Moore's window was open. The door was jammed, the front wing of the car crumpled and pushed up near the door-hinge. Moore was lying sideways across the front seats.
"Moore, are you all right there?" said Minogue. His voice vibrated in the lumpy blockage which was his nose. He saw liquid gleam, oily, on the seat-back.
"Can you hear me, Moore? Are you…?" Minogue wheezed out.
"Something in my back, I don't know," Moore said in a quiet, level voice. He did not try to move. "It's kind of numb there now…"
Minogue saw Moore's fingers moving slowly then, the eyelashes fluttering. The fingers clenched and loosened. A runnel of dark liquid crept out on the rubber matting of the floor, met a rubber vein on the pattern of the mat and spidered around it. Blood, Minogue saw. He turned to Corrigan's ashen face now framed in the window opposite.
"Tell 'em to get a move-on, Pat," he heard the nose say. "Two."

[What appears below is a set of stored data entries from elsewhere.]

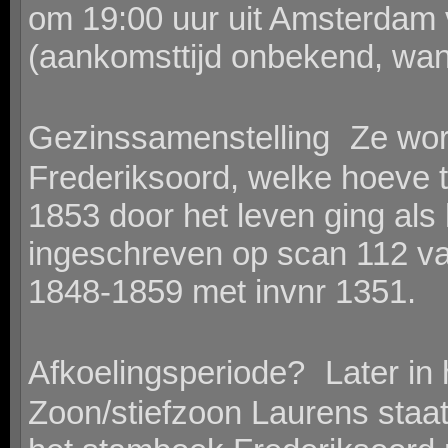
om 19:00 uur uit Amsterdam v
(aankomsttijd onbekend, want 
Gezinssamenstelling Ze wor
Frederiksoord, welke hoeve 
1853 door het leven ging als
ingeschreven op scan 112 v
1848-1859 met invnr 1351.
Afkoelingsperiode? Later in he
Zoon/stiefzoon Laurens staa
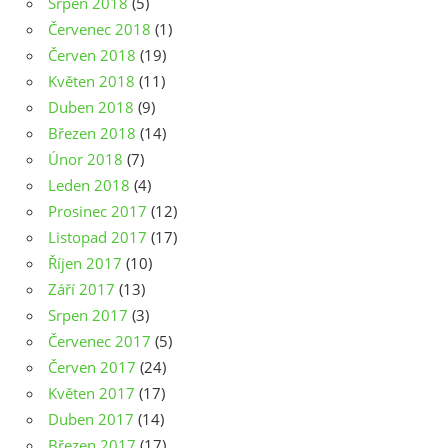
Srpen 2018
(5)
Červenec 2018
(1)
Červen 2018
(19)
Květen 2018
(11)
Duben 2018
(9)
Březen 2018
(14)
Únor 2018
(7)
Leden 2018
(4)
Prosinec 2017
(12)
Listopad 2017
(17)
Říjen 2017
(10)
Září 2017
(13)
Srpen 2017
(3)
Červenec 2017
(5)
Červen 2017
(24)
Květen 2017
(17)
Duben 2017
(14)
Březen 2017
(17)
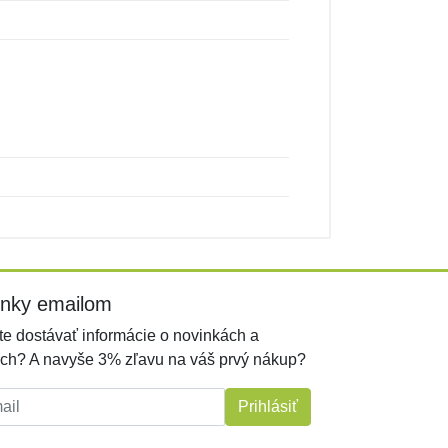
inky emailom
e dostávať informácie o novinkách a
ch? A navyše 3% zľavu na váš prvý nákup?
l:
Prihlásiť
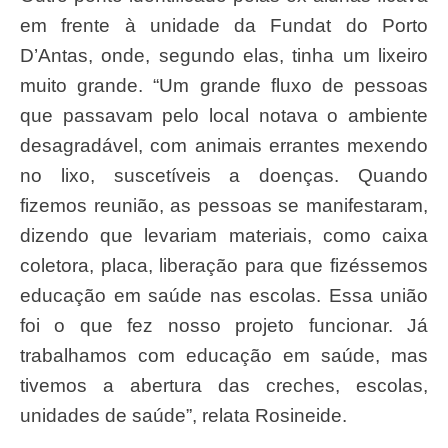
em frente à unidade da Fundat do Porto
D’Antas, onde, segundo elas, tinha um lixeiro
muito grande. “Um grande fluxo de pessoas
que passavam pelo local notava o ambiente
desagradável, com animais errantes mexendo
no lixo, suscetíveis a doenças. Quando
fizemos reunião, as pessoas se manifestaram,
dizendo que levariam materiais, como caixa
coletora, placa, liberação para que fizéssemos
educação em saúde nas escolas. Essa união
foi o que fez nosso projeto funcionar. Já
trabalhamos com educação em saúde, mas
tivemos a abertura das creches, escolas,
unidades de saúde”, relata Rosineide.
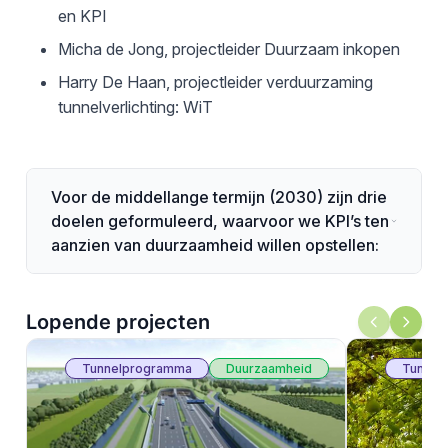
en KPI
Micha de Jong, projectleider Duurzaam inkopen
Harry De Haan, projectleider verduurzaming
tunnelverlichting: WiT
Voor de middellange termijn (2030) zijn drie
doelen geformuleerd, waarvoor we KPI’s ten
aanzien van duurzaamheid willen opstellen:
Lopende projecten
Tunnelprogramma
Duurzaamheid
Tunnel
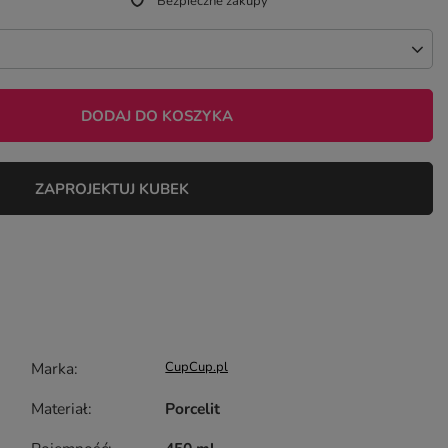
Bezpieczne zakupy
DODAJ DO KOSZYKA
ZAPROJEKTUJ KUBEK
Marka
CupCup.pl
Materiał
Porcelit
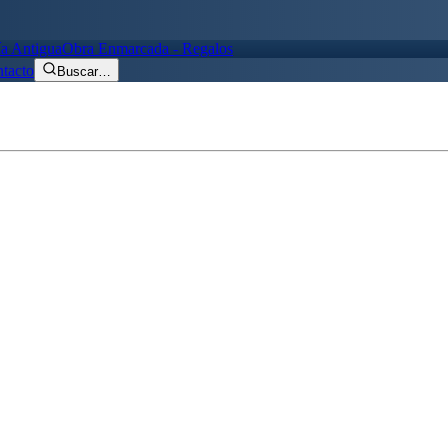
ía Antigua
Obra Enmarcada - Regalos
tacto
Buscar
…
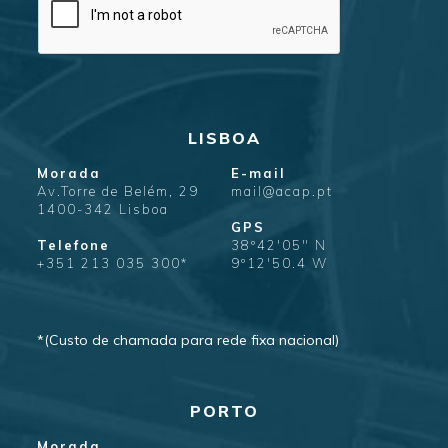
LISBOA
Morada
E-mail
Av.Torre de Belém, 29
mail@acap.pt
1400-342 Lisboa
GPS
Telefone
38º42'05" N
+351 213 035 300*
9º12'50.4 W
*(Custo de chamada para rede fixa nacional)
PORTO
Morada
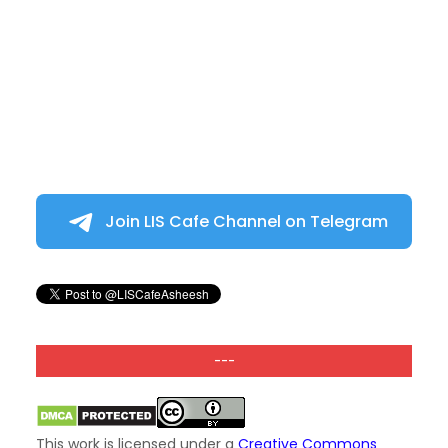
Join LIS Cafe Channel on Telegram
---
This work is licensed under a
Creative Commons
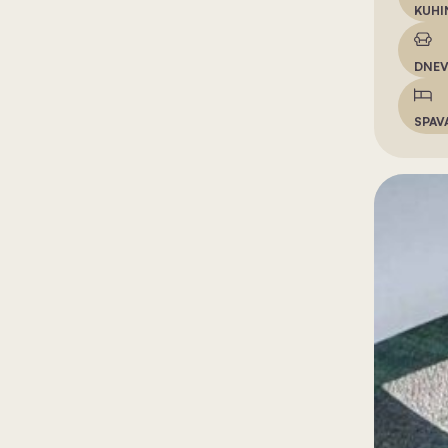
KUHI
DNEV
SPAV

Corrigan's eyes bulged as he stared at Minogue. Then he nodded and shouted Dunne's name. Another car skidded to a stop next to him. Two detectives jumped around the open doors as they bounced back on their hinges. Minogue wondered if it really was a police siren he was hearing in the distance.
"I didn't know this…" Minogue began to say. His voice was completely trapped in his head, somewhere behind his face. "We'll look after you, don't-"
"He would have killed me, you know," said Moore. The voice carried a tone of fearful, lucid warning, at once earnest and pleading. Minogue would later remember the strained tenor in Moore's plea, as from his children's fevers or as they woke from nightmares, still pursued into their waking worlds.